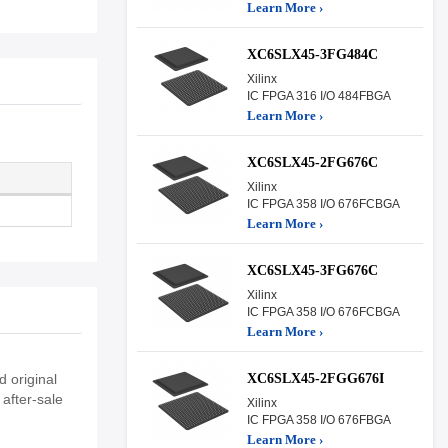
Learn More ›
XC6SLX45-3FG484C
Xilinx
IC FPGA 316 I/O 484FBGA
Learn More ›
XC6SLX45-2FG676C
Xilinx
IC FPGA 358 I/O 676FCBGA
Learn More ›
XC6SLX45-3FG676C
Xilinx
IC FPGA 358 I/O 676FCBGA
Learn More ›
XC6SLX45-2FGG676I
 original
after-sale
Xilinx
IC FPGA 358 I/O 676FBGA
Learn More ›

──────

TASK BRIEF: With the pictures removed, return the data above word for word.

TASK SOLUTION:
Learn More ›
XC6SLX45-3FG484C
Xilinx
IC FPGA 316 I/O 484FBGA
Learn More ›
XC6SLX45-2FG676C
Xilinx
IC FPGA 358 I/O 676FCBGA
Learn More ›
XC6SLX45-3FG676C
Xilinx
IC FPGA 358 I/O 676FCBGA
Learn More ›
XC6SLX45-2FGG676I
 original
after-sale
Xilinx
IC FPGA 358 I/O 676FBGA
Learn More ›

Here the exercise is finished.